BBB stores the chat contents in slides_new.xml as a series of <chattimeline> tags containing information about who said what and when (fields name, text and in). My guess by looking at the target field of those tags is that this file is also used for other things, such as questions, but we don’t care about them here so we’ll just make sure we only parse entries targeting chat.

def parse_chat(directory):
    tree = ET.parse(os.path.join(directory, "slides_new.xml"))
    root = tree.getroot()

    messages = []
    
    for x in root.findall("chattimeline"):
        if x.attrib["target"] == "chat":
            messages.append({
                'timestamp': int(x.attrib["in"]),
                'name': x.attrib["name"],
                'text': x.attrib["message"]
            })
    
    return messages

So far so good, but how do we display this text on the video? FFmpeg’s drawtext seemed like a good idea at first, but getting hundreds of messages to display at specific times proved challenging even using the timeline editing feature and I don’t want to get into how to get text scrolling.

I worked around the issue by rendering the messages to png files and then generating a file that the concat demuxer could use to give us a video we could use later.

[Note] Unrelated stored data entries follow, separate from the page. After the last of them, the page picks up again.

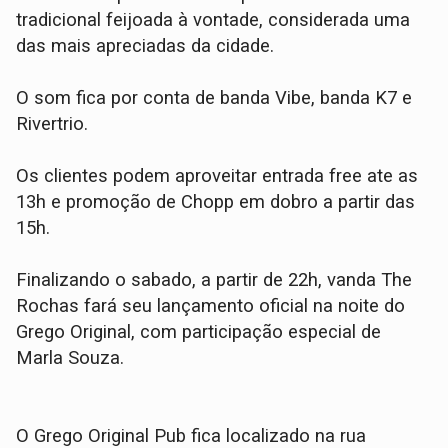
tradicional feijoada à vontade, considerada uma
das mais apreciadas da cidade.
O som fica por conta de banda Vibe, banda K7 e
Rivertrio.
Os clientes podem aproveitar entrada free ate as
13h e promoção de Chopp em dobro a partir das
15h.
Finalizando o sabado, a partir de 22h, vanda The
Rochas fará seu lançamento oficial na noite do
Grego Original, com participação especial de
Marla Souza.
O Grego Original Pub fica localizado na rua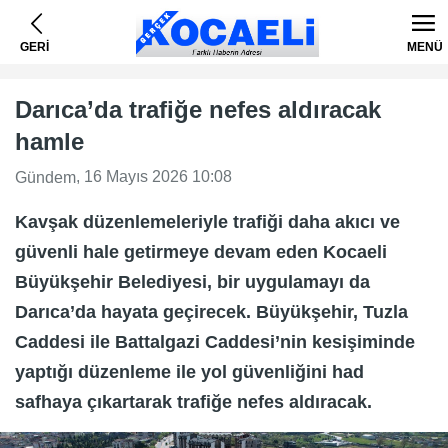
GERİ
MENÜ
Darıca’da trafiğe nefes aldıracak
hamle
, 16 Mayıs 2026 10:08
Gündem
Kavşak düzenlemeleriyle trafiği daha akıcı ve
güvenli hale getirmeye devam eden Kocaeli
Büyükşehir Belediyesi, bir uygulamayı da
Darıca’da hayata geçirecek. Büyükşehir, Tuzla
Caddesi ile Battalgazi Caddesi’nin kesişiminde
yaptığı düzenleme ile yol güvenliğini had
safhaya çıkartarak trafiğe nefes aldıracak.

def write_chat_frames(directory, messages):
    try:
        os.mkdir(os.path.join(directory, "temp"))
    except FileExistsError:
        pass
    
    surf = cairocffi.ImageSurface(cairocffi.FORMAT_ARGB32, 640, 540)
    context = cairocffi.Context(surf)
    layout = pangocairocffi.create_layout(context)
    layout.set_width(pangocffi.units_from_double(636)) # 2px before and after
    
    def format_msg(msg):
        return f"<b>{msg['name']}</b>: {msg['text']}\r\n"
    
    last_timestamp = 0
    markup = ""
    chat_frames = []
    for i in range(0, len(messages)):
        cur_timestamp = messages[i]['timestamp']
        if last_timestamp != cur_timestamp:
            context.rectangle(0, 0, 640, 540)
            context.set_source_rgb(1, 1, 1)
            context.fill()

            context.set_source_rgb(0, 0, 0)
            layout.set_markup(markup)

            height = pangocffi.units_to_double(layout.get_extents()[0].height)
            context.move_to(2, 540 - height)
            pangocairocffi.show_layout(context, layout)

            filename = os.path.realpath(os.path.join(directory, "temp", f"chat_{i}.png"))
            chat_frames.append((filename, cur_timestamp - last_timestamp))

            with open(filename, "wb") as image_file:
                surf.write_to_png(image_file)

        markup += format_msg(messages[i])

        last_timestamp = cur_timestamp
    
    return chat_frames

def write_chat_input(directory, chat_frames):
    try:
        os.mkdir(os.path.join(directory, "temp"))
    except FileExistsError:
        pass
    
    with open(os.path.join(directory, "temp", "chat.in"), "w") as f:
        for filename, duration in chat_frames:
            filename = filename.replace("'", r"\'")
            print(f"file '{filename}'", file=f)
            print(f"duration {duration}", file=f)    

Wrapping it up

Time to put the code to work for us now. All functions assume you’ll be passing a path to a folder generated by BBB’s publishing process, this means the webcam video will get encoded twice but that’s a price I’m willing to pay – that video is tiny anyways. You’ll probably find those folders inside /var/bigbluebutton/published/presentation.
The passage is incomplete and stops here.